Message ID | 20201118032051.1405907-1-pcc@google.com (mailing list archive) |
---|---|
State | New, archived |
Headers | show |
Series | arm64: mte: optimize asynchronous tag check fault flag check | expand |
On Tue, Nov 17, 2020 at 07:20:51PM -0800, Peter Collingbourne wrote: > We don't need to check for MTE support before checking the flag > because it can only be set if the hardware supports MTE. As a result > we can unconditionally check the flag bit which is expected to be in > a register and therefore the check can be done in a single instruction > instead of first needing to load the hwcaps. > > On a DragonBoard 845c with a kernel built with CONFIG_ARM64_MTE=y with > the powersave governor this reduces the cost of a kernel entry/exit > (invalid syscall) from 465.1ns to 463.8ns. That's less than 0.3%, could be noise as well. > diff --git a/arch/arm64/kernel/syscall.c b/arch/arm64/kernel/syscall.c > index e4c0dadf0d92..f533e83fd722 100644 > --- a/arch/arm64/kernel/syscall.c > +++ b/arch/arm64/kernel/syscall.c > @@ -123,7 +123,7 @@ static void el0_svc_common(struct pt_regs *regs, int scno, int sc_nr, > local_daif_restore(DAIF_PROCCTX); > user_exit(); > > - if (system_supports_mte() && (flags & _TIF_MTE_ASYNC_FAULT)) { > + if (IS_ENABLED(CONFIG_ARM64_MTE) && (flags & _TIF_MTE_ASYNC_FAULT)) { system_supports_mte() is actually a static label (well, it expands to two).

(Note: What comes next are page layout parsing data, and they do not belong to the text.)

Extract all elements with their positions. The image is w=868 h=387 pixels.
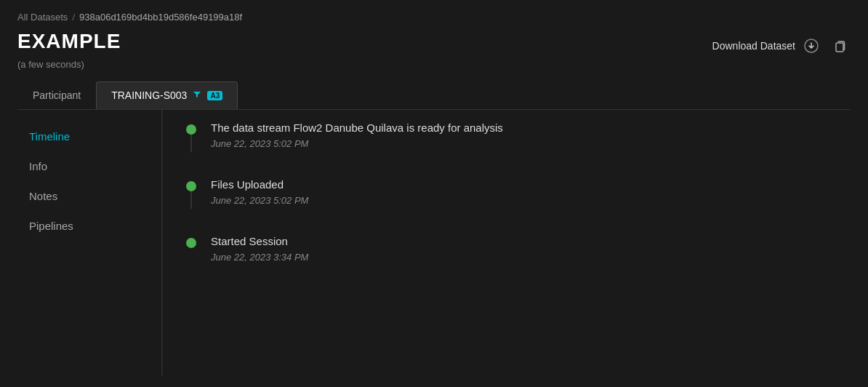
breadcrumb: All Datasets / 938a06d169bd4bb19d586fe49…: [17, 12, 851, 23]
tab-participant-label: Participant: [33, 89, 81, 101]
timeline-dot-container-1: [186, 121, 196, 135]
timeline-item: Files Uploaded June 22, 2023 5:02 PM: [186, 178, 827, 212]
timeline-dot-1: [186, 124, 196, 135]
sidebar-item-pipelines[interactable]: Pipelines: [17, 211, 161, 241]
tab-training-s003[interactable]: TRAINING-S003 A3: [96, 81, 238, 109]
breadcrumb-separator: /: [72, 12, 75, 23]
tag-icon: A3: [207, 91, 222, 100]
sidebar-item-timeline[interactable]: Timeline: [17, 121, 161, 151]
sidebar: Timeline Info Notes Pipelines: [17, 110, 163, 375]
download-arrow-icon: [801, 36, 821, 56]
timeline-event-title-2: Files Uploaded: [211, 178, 827, 191]
header-actions: Download Dataset: [712, 36, 851, 56]
breadcrumb-all-datasets[interactable]: All Datasets: [17, 12, 68, 23]
timeline-dot-container-2: [186, 178, 196, 191]
tab-participant[interactable]: Participant: [17, 81, 96, 109]
timeline-dot-container-3: [186, 235, 196, 248]
timeline-dot-3: [186, 238, 196, 248]
timeline-event-title-3: Started Session: [211, 235, 827, 247]
timeline-content-3: Started Session June 22, 2023 3:34 PM: [211, 235, 827, 268]
timeline-content-1: The data stream Flow2 Danube Quilava is …: [211, 121, 827, 155]
sidebar-item-info[interactable]: Info: [17, 151, 161, 181]
timeline-item: The data stream Flow2 Danube Quilava is …: [186, 121, 827, 155]
tab-training-s003-label: TRAINING-S003: [111, 89, 187, 101]
breadcrumb-current-id: 938a06d169bd4bb19d586fe49199a18f: [79, 12, 242, 23]
page-header: EXAMPLE Download Dataset: [17, 30, 851, 56]
timeline-line-container: The data stream Flow2 Danube Quilava is …: [186, 121, 827, 268]
copy-icon[interactable]: [830, 36, 851, 56]
title-block: EXAMPLE: [17, 30, 121, 53]
timeline-dot-2: [186, 181, 196, 191]
timeline-connector-2: [190, 191, 192, 209]
content-area: Timeline Info Notes Pipelines The data s…: [17, 110, 851, 375]
timeline-connector-1: [190, 135, 192, 152]
timeline-content-2: Files Uploaded June 22, 2023 5:02 PM: [211, 178, 827, 212]
timeline-item: Started Session June 22, 2023 3:34 PM: [186, 235, 827, 268]
download-dataset-button[interactable]: Download Dataset: [712, 36, 821, 56]
svg-rect-1: [836, 43, 843, 52]
timeline-event-date-3: June 22, 2023 3:34 PM: [211, 252, 827, 263]
timeline-event-date-1: June 22, 2023 5:02 PM: [211, 138, 827, 149]
page-container: All Datasets / 938a06d169bd4bb19d586fe49…: [0, 0, 868, 387]
timeline-event-date-2: June 22, 2023 5:02 PM: [211, 195, 827, 206]
tabs-bar: Participant TRAINING-S003 A3: [17, 81, 851, 110]
subtitle: (a few seconds): [17, 59, 851, 70]
filter-icon: [193, 90, 201, 101]
timeline-area: The data stream Flow2 Danube Quilava is …: [163, 110, 851, 375]
timeline-event-title-1: The data stream Flow2 Danube Quilava is …: [211, 121, 827, 134]
sidebar-item-notes[interactable]: Notes: [17, 181, 161, 211]
download-dataset-label: Download Dataset: [712, 40, 795, 52]
page-title: EXAMPLE: [17, 30, 121, 53]
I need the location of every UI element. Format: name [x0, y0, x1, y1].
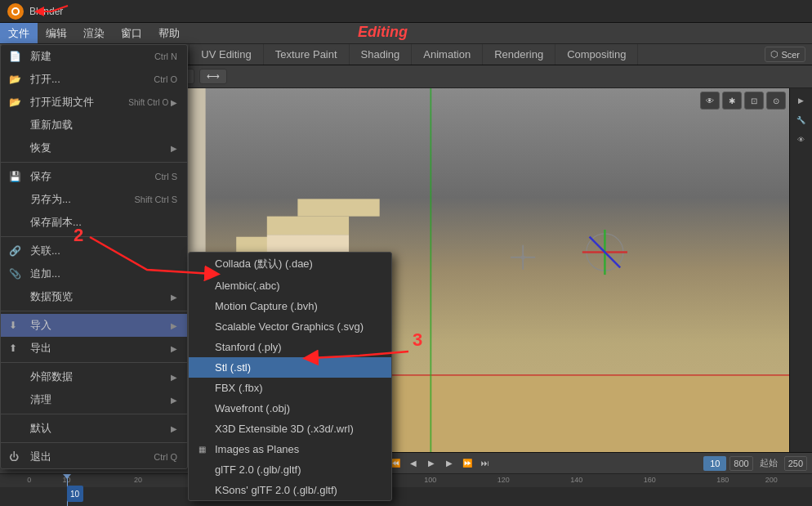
menu-save-as[interactable]: 另存为... Shift Ctrl S [1, 188, 187, 211]
menu-file[interactable]: 文件 [0, 23, 38, 43]
tab-compositing[interactable]: Compositing [555, 44, 638, 65]
ruler-mark-100: 100 [424, 476, 436, 484]
menu-cleanup[interactable]: 清理 ▶ [1, 388, 187, 411]
app-title: Blender [29, 6, 63, 17]
menu-new[interactable]: 📄 新建 Ctrl N [1, 45, 187, 68]
import-x3d[interactable]: X3D Extensible 3D (.x3d/.wrl) [189, 419, 391, 439]
viewport-shading-btn[interactable]: 👁 [700, 92, 720, 110]
menu-reload[interactable]: 重新加载 [1, 114, 187, 137]
export-icon: ⬆ [9, 343, 17, 354]
scene-selector[interactable]: ⬡ Scer [765, 47, 805, 62]
overlay-btn[interactable]: ⊡ [744, 92, 764, 110]
import-stl[interactable]: Stl (.stl) [189, 357, 391, 378]
svg-rect-13 [297, 199, 379, 216]
export-arrow: ▶ [171, 344, 177, 353]
menu-link[interactable]: 🔗 关联... [1, 240, 187, 262]
gizmo-toggle-btn[interactable]: ✱ [722, 92, 742, 110]
import-fbx[interactable]: FBX (.fbx) [189, 378, 391, 398]
svg-point-22 [521, 255, 525, 259]
import-submenu: Collada (默认) (.dae) Alembic(.abc) Motion… [188, 252, 392, 501]
fps-display: 800 [729, 456, 752, 471]
separator3 [1, 311, 187, 311]
tool-props-btn[interactable]: 🔧 [792, 111, 810, 129]
ruler-mark-200: 200 [765, 476, 778, 484]
scene-icon: ⬡ [770, 49, 779, 60]
tab-rendering[interactable]: Rendering [483, 44, 555, 65]
import-svg[interactable]: Scalable Vector Graphics (.svg) [189, 316, 391, 337]
menu-external-data[interactable]: 外部数据 ▶ [1, 365, 187, 388]
open-recent-icon: 📂 [9, 96, 21, 108]
svg-rect-11 [267, 217, 349, 235]
extdata-arrow: ▶ [171, 373, 177, 382]
menu-save-copy[interactable]: 保存副本... [1, 211, 187, 234]
ruler-mark-20: 20 [134, 476, 142, 484]
tab-texture-paint[interactable]: Texture Paint [264, 44, 350, 65]
item-props-btn[interactable]: ▶ [792, 92, 810, 110]
import-gltf[interactable]: glTF 2.0 (.glb/.gltf) [189, 459, 391, 480]
menu-defaults[interactable]: 默认 ▶ [1, 417, 187, 440]
menu-import[interactable]: ⬇ 导入 ▶ [1, 314, 187, 337]
right-panel: ▶ 🔧 👁 [789, 88, 812, 452]
next-frame-btn[interactable]: ▶ [442, 456, 457, 471]
import-arrow: ▶ [171, 321, 177, 330]
tab-animation[interactable]: Animation [412, 44, 483, 65]
viewport-header-right: 👁 ✱ ⊡ ⊙ [700, 92, 786, 110]
save-icon: 💾 [9, 171, 21, 182]
menu-open[interactable]: 📂 打开... Ctrl O [1, 68, 187, 91]
images-icon: ▦ [199, 445, 215, 454]
ruler-mark-0: 0 [27, 476, 31, 484]
menu-export[interactable]: ⬆ 导出 ▶ [1, 337, 187, 360]
menu-save[interactable]: 💾 保存 Ctrl S [1, 165, 187, 188]
view-props-btn[interactable]: 👁 [792, 131, 810, 149]
ruler-mark-160: 160 [644, 476, 656, 484]
workspace-right: ⬡ Scer [765, 47, 812, 62]
menu-data-preview[interactable]: 数据预览 ▶ [1, 285, 187, 308]
import-ksons-gltf[interactable]: KSons' glTF 2.0 (.glb/.gltf) [189, 480, 391, 500]
mirror-icon: ⟷ [207, 71, 220, 82]
import-ply[interactable]: Stanford (.ply) [189, 337, 391, 357]
cleanup-arrow: ▶ [171, 396, 177, 405]
frame-10-marker[interactable]: 10 [67, 486, 83, 502]
menu-append[interactable]: 📎 追加... [1, 262, 187, 285]
menu-help[interactable]: 帮助 [150, 23, 188, 43]
menu-open-recent[interactable]: 📂 打开近期文件 Shift Ctrl O ▶ [1, 91, 187, 114]
next-key-btn[interactable]: ⏩ [460, 456, 475, 471]
frame-indicator[interactable]: 10 [703, 456, 726, 471]
import-motion-capture[interactable]: Motion Capture (.bvh) [189, 296, 391, 316]
mirror-btn[interactable]: ⟷ [199, 69, 227, 84]
viewport-mode-btn[interactable]: ⊙ [766, 92, 786, 110]
ruler-mark-120: 120 [497, 476, 510, 484]
separator2 [1, 236, 187, 237]
menu-quit[interactable]: ⏻ 退出 Ctrl Q [1, 446, 187, 468]
ruler-mark-180: 180 [716, 476, 729, 484]
open-icon: 📂 [9, 74, 21, 85]
import-icon: ⬇ [9, 320, 17, 331]
menu-bar: 文件 编辑 渲染 窗口 帮助 [0, 23, 812, 44]
recover-arrow: ▶ [171, 144, 177, 153]
go-end-btn[interactable]: ⏭ [478, 456, 493, 471]
defaults-arrow: ▶ [171, 424, 177, 433]
timeline-ruler: 0 10 20 40 60 80 100 120 140 160 180 200 [0, 474, 812, 487]
svg-point-2 [13, 9, 18, 14]
tab-uv-editing[interactable]: UV Editing [190, 44, 263, 65]
import-images-planes[interactable]: ▦ Images as Planes [189, 439, 391, 459]
preview-arrow: ▶ [171, 293, 177, 302]
import-collada[interactable]: Collada (默认) (.dae) [189, 253, 391, 275]
menu-edit[interactable]: 编辑 [38, 23, 75, 43]
playhead-indicator [63, 474, 71, 479]
menu-render[interactable]: 渲染 [75, 23, 113, 43]
menu-window[interactable]: 窗口 [113, 23, 150, 43]
prev-frame-btn[interactable]: ◀ [406, 456, 421, 471]
start-frame-input[interactable]: 250 [784, 456, 807, 471]
timeline-track[interactable]: 0 10 20 40 60 80 100 120 140 160 180 200… [0, 474, 812, 506]
menu-recover[interactable]: 恢复 ▶ [1, 137, 187, 159]
play-btn[interactable]: ▶ [424, 456, 439, 471]
file-menu: 📄 新建 Ctrl N 📂 打开... Ctrl O 📂 打开近期文件 Shif… [0, 44, 188, 469]
blender-logo-icon [7, 2, 25, 20]
import-alembic[interactable]: Alembic(.abc) [189, 275, 391, 296]
tab-shading[interactable]: Shading [350, 44, 413, 65]
append-icon: 📎 [9, 268, 21, 280]
link-icon: 🔗 [9, 245, 21, 257]
separator4 [1, 362, 187, 363]
import-obj[interactable]: Wavefront (.obj) [189, 398, 391, 419]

So we get a combination of nop/branch jumping over the flags check. Maybe the difference you are seeing is caused by the extra instructions changing the cache alignment or confusing the branch predictor. I wonder whether changing __cpus_have_const_cap() to use static_branch_likely() has any effect (given that we expect most features to be enabled in future CPUs, such change would probably make sense). That said, I'm happy to take this patch, most likely it replaces some static branch with tbnz on this path. Given that MTE is on in defconfig, do we actually need the IS_ENABLED() check? If we remove it, it would be more consistent with the similar check in do_notify_resume().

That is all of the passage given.